Document our ability to engage this population in group research activities, and the challenges inherent in conducting patient engagement research with this population.
Explore the experiences of co-researchers who participated in the process.
Collate reflections of community co-researchers and academic researchers on aspects of the work that were most meaningful to them.
From the outset, we envisioned an open-ended participatory patient-engagement project. The research approach taken in this work is grounded in the theoretical idea of ‘giving voice’ through social representation theory,26 which theorizes that ‘knowledge is the outcome of social interaction’.27 The objective of giving voice has been described as ‘empowering people to be heard who might otherwise remain silent’.28
In order to reach our objective, we recruited a group of PWLEH and diabetes to form the Clients with Diabetes Action Committee (CDAC) and used participatory research principles to guide them in developing research priorities and pursuing meaningful research activities.5 We were careful to keep the research topic and question as open-ended as possible to allow research priorities and questions to emerge from within the group rather than being imposed on group members by academic researchers and/or funding bodies.
Setting and group composition
We conducted this program of research in Toronto, Ontario—Canada’s largest city (2017 population: 2 930 000). Toronto is a city with high levels of ethnic and socioeconomic diversity.29 It is known for having very high housing costs,30 which contributes to it also having the greatest absolute number of people experiencing homelessness in Canada.31 Based on 2018 data, 8715 unique individuals experience homelessness on any given night in Toronto.32
We sought to include individuals who had recent experience managing diabetes in the context of homelessness. Therefore, eligibility criteria to join the CDAC included a self-reported history of living with diabetes (any type) while experiencing homelessness or housing instability at any point in the previous 2 years. We used the broad definition of homelessness endorsed by the Canadian Observatory on Homelessness: lacking ‘stable, safe, permanent, appropriate housing’.33 This includes individuals who are sleeping rough, emergency sheltered, provisionally accommodated, and precariously housed. We excluded anyone who had only diabetes risk factors, without a previous diagnosis of diabetes. Additional exclusion criteria included the inability to fluently converse in English and active severe mental illness that would preclude one’s ability to participate in group research activities. Recruitment began in November 2018 and was complete by the end of January 2019. Participants had to commit to joining the group and attending approximately every other week from January to July 2019.
We recruited participants primarily through flyers that were posted in numerous downtown Toronto shelters, drop-ins, rooming houses, addiction recovery facilities, and community notice boards, as well as community health centers and programs, endocrinology clinics, and a community-based education and addiction recovery service. The flyers clearly outlined the eligibility criteria (diabetes and homelessness) and stated that participants would be compensated. Interested parties were encouraged to either contact the investigators by telephone or email, or to attend one of the group meetings, as dates and times for several meetings were included on the recruitment advertisements.
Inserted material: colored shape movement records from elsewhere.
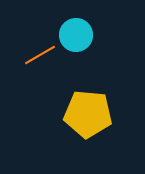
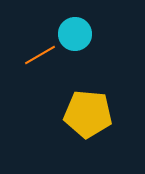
cyan circle: moved 1 px left, 1 px up
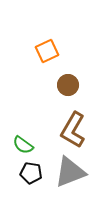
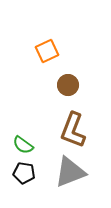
brown L-shape: rotated 9 degrees counterclockwise
black pentagon: moved 7 px left
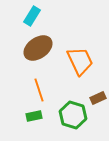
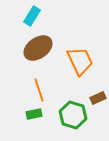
green rectangle: moved 2 px up
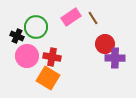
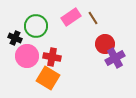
green circle: moved 1 px up
black cross: moved 2 px left, 2 px down
purple cross: rotated 30 degrees counterclockwise
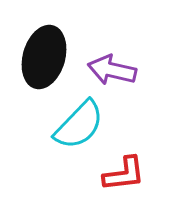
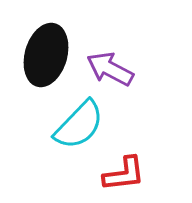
black ellipse: moved 2 px right, 2 px up
purple arrow: moved 2 px left, 1 px up; rotated 15 degrees clockwise
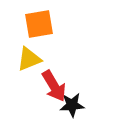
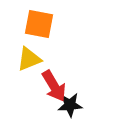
orange square: rotated 20 degrees clockwise
black star: moved 2 px left
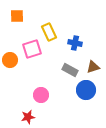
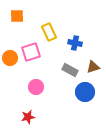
pink square: moved 1 px left, 3 px down
orange circle: moved 2 px up
blue circle: moved 1 px left, 2 px down
pink circle: moved 5 px left, 8 px up
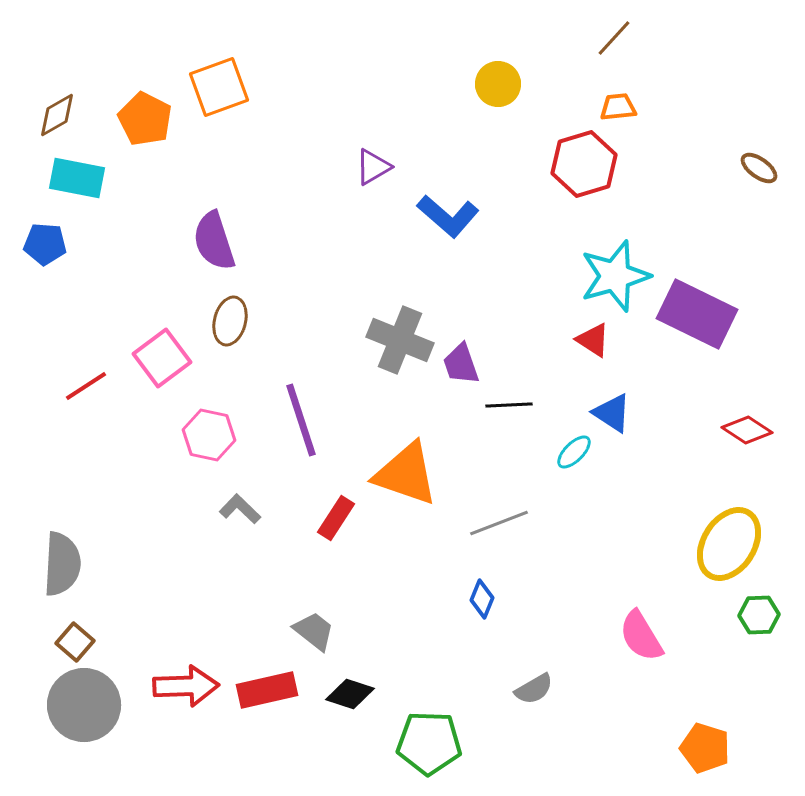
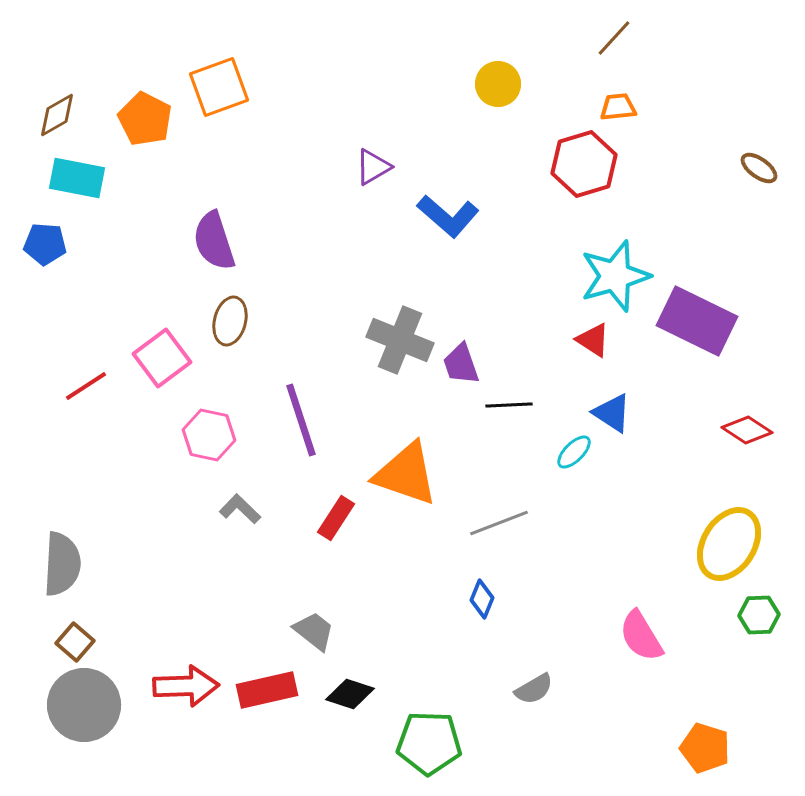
purple rectangle at (697, 314): moved 7 px down
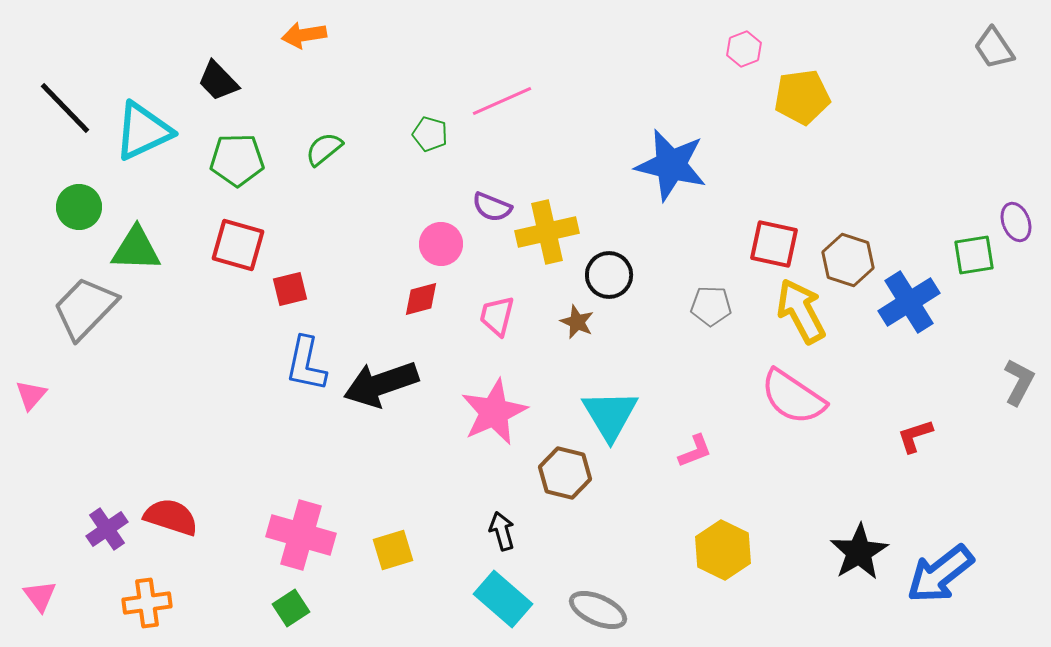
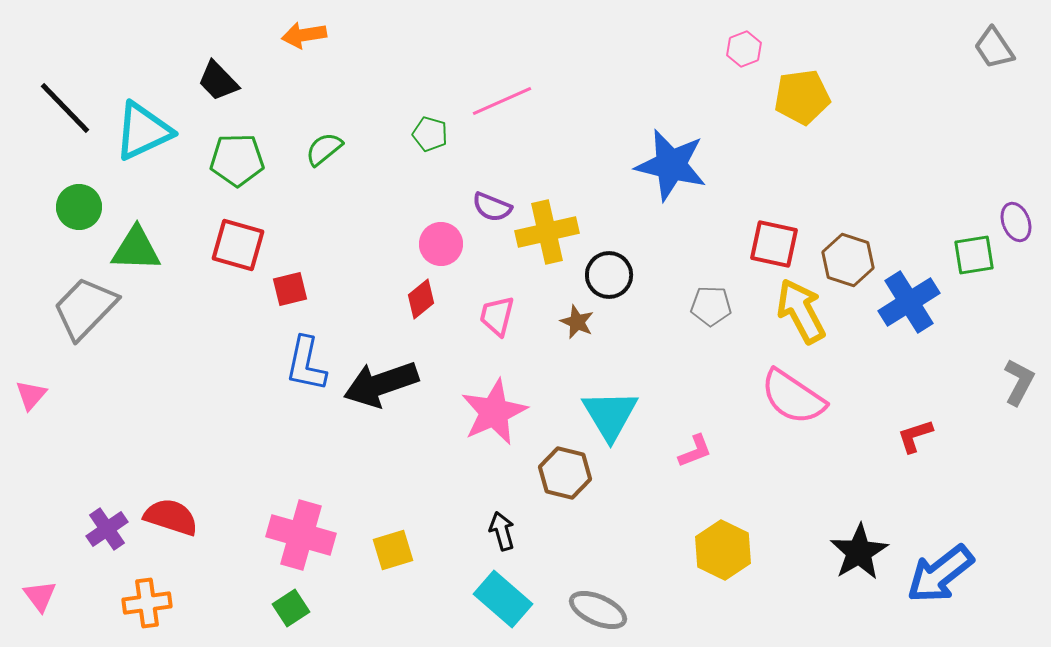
red diamond at (421, 299): rotated 24 degrees counterclockwise
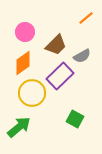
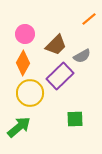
orange line: moved 3 px right, 1 px down
pink circle: moved 2 px down
orange diamond: rotated 25 degrees counterclockwise
yellow circle: moved 2 px left
green square: rotated 30 degrees counterclockwise
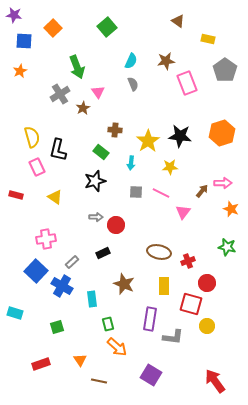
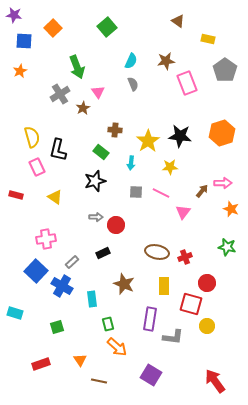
brown ellipse at (159, 252): moved 2 px left
red cross at (188, 261): moved 3 px left, 4 px up
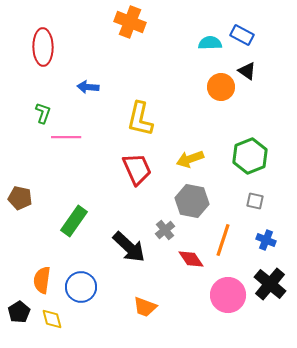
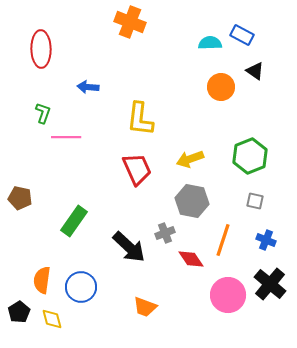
red ellipse: moved 2 px left, 2 px down
black triangle: moved 8 px right
yellow L-shape: rotated 6 degrees counterclockwise
gray cross: moved 3 px down; rotated 18 degrees clockwise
The group met regularly in a community space in Regent Park, a lower income area on the east side of downtown that was originally built as a public housing project in the 1940s.34 Participants were not necessarily residents of this area, but all were familiar with it, and most lived within walking distance. Initially, the group gathered for 2 hours every other week, and gradually moved to weekly meetings towards the end of the project. When individuals attended their first group meeting, they were introduced to the purpose and structure of the group and provided written informed consent to participate. They also signed a confidentiality agreement and a formal Terms of Reference (online supplemental appendix A). This document laid out the expectations for participation in the group, specifying who qualified for study honoraria and encouraging professionalism and mutual respect towards facilitators and peers. At the first group meeting, all participants were provided a $10 gift card to a local coffee shop. To recognize the time and effort of regular group members, they were provided with two transit tokens and a $C20 cash honorarium for each subsequent group meeting they attended. This amount was chosen as it approximated a working wage in Ontario. We spent roughly 40 min of each meeting sharing a meal and providing diabetes education, so we sought to compensate people for 80 min of research contribution. With a local minimum wage of $C14/hour, our $20 stipend corresponds to a working rate. Co-researchers were also compensated at the same rate for work done outside group time.
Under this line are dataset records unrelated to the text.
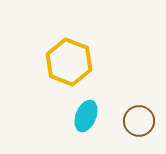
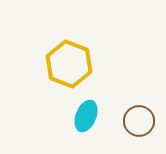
yellow hexagon: moved 2 px down
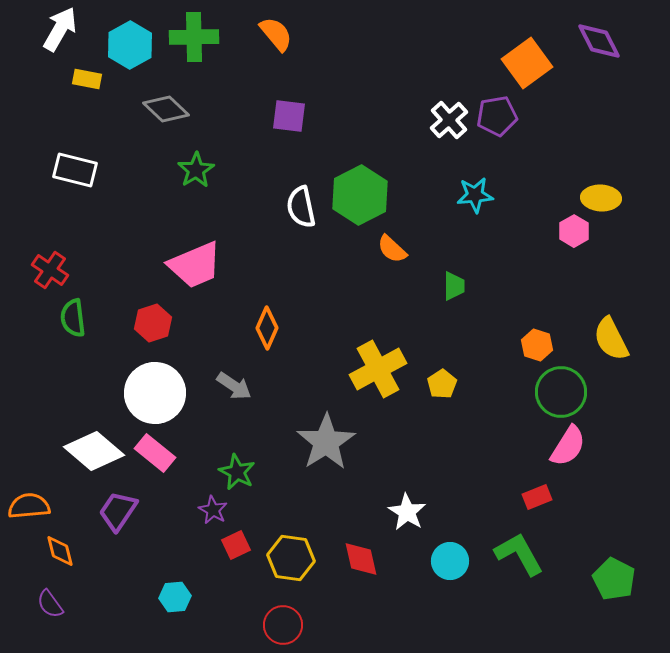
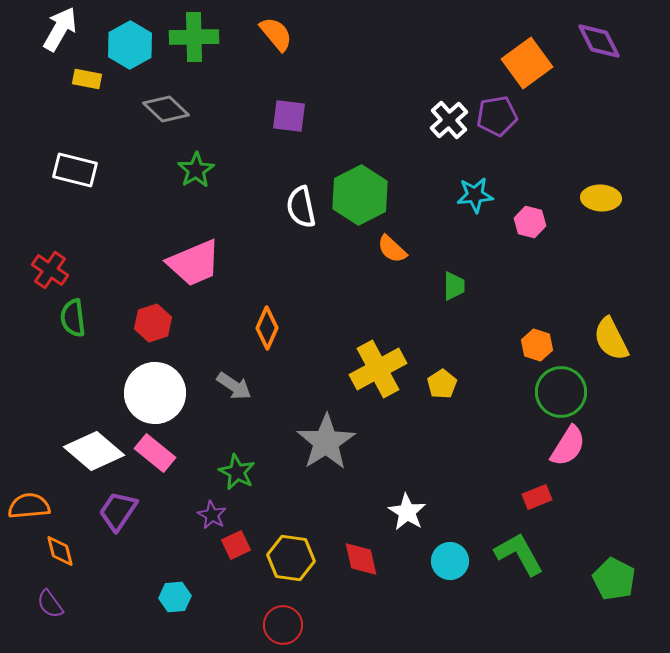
pink hexagon at (574, 231): moved 44 px left, 9 px up; rotated 16 degrees counterclockwise
pink trapezoid at (195, 265): moved 1 px left, 2 px up
purple star at (213, 510): moved 1 px left, 5 px down
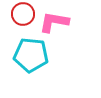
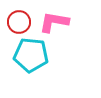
red circle: moved 4 px left, 8 px down
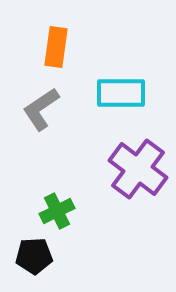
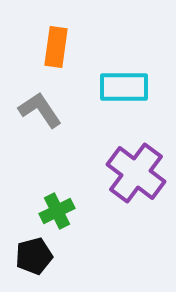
cyan rectangle: moved 3 px right, 6 px up
gray L-shape: moved 1 px left, 1 px down; rotated 90 degrees clockwise
purple cross: moved 2 px left, 4 px down
black pentagon: rotated 12 degrees counterclockwise
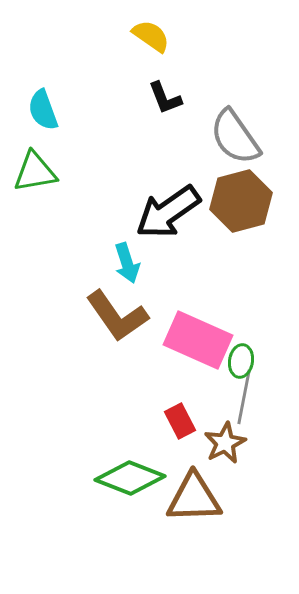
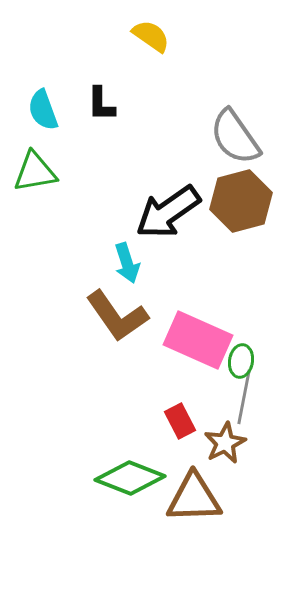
black L-shape: moved 64 px left, 6 px down; rotated 21 degrees clockwise
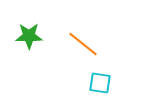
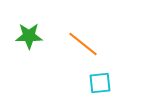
cyan square: rotated 15 degrees counterclockwise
Meetings were facilitated by two investigators (DJTC and RBC), who were trained and experienced in qualitative methods and in working with PWLEH. Both had completed a training workshop on community-based participatory research and RBC had previously facilitated a community-based advocacy group. Neither had pre-existing relationships with group members.
Initial group meetings began with a review of the Terms of Reference each member had signed. Group members and facilitators were encouraged to get to know one another using ice breakers and participating in social activities. During this part of the group meeting, coffee and a nutritious lunch was served to group members.
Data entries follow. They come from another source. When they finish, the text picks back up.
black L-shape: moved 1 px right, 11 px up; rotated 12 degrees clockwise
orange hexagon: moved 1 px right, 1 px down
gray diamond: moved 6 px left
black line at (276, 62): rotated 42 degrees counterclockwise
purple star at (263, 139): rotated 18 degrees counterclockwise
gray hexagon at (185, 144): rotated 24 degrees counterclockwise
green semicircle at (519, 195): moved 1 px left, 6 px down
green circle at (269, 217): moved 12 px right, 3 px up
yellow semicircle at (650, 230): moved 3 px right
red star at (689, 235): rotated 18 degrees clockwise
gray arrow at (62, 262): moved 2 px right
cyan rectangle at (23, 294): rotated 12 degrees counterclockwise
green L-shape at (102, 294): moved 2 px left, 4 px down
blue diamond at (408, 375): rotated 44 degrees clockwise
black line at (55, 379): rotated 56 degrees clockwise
In order to empower co-researchers to become fully engaged in the research effort, we used several of our early group sessions to provide basic training in the purpose, fundamental principles, and methods used in academic health research. We employed and modified resources that others had used for participatory research in other unrelated contexts.35 During this process, group members received introductions to study methods used in participatory research, including designing surveys, conducting interviews, and using arts-based methods.
Many group members had not received basic diabetes education in the past, and/or lacked sufficient knowledge and understanding about diabetes management and complications to contextualize the personal challenges they and other members of their community were facing. Since this is a necessary step to enable the group to reach consensus on topics fit for research, we planned that diabetes education would be a recurring core element of group meetings. The remainder of group meeting time was devoted to pursuing the scholarly activities proposed by the group (as described in detail below) and making plans for future meetings.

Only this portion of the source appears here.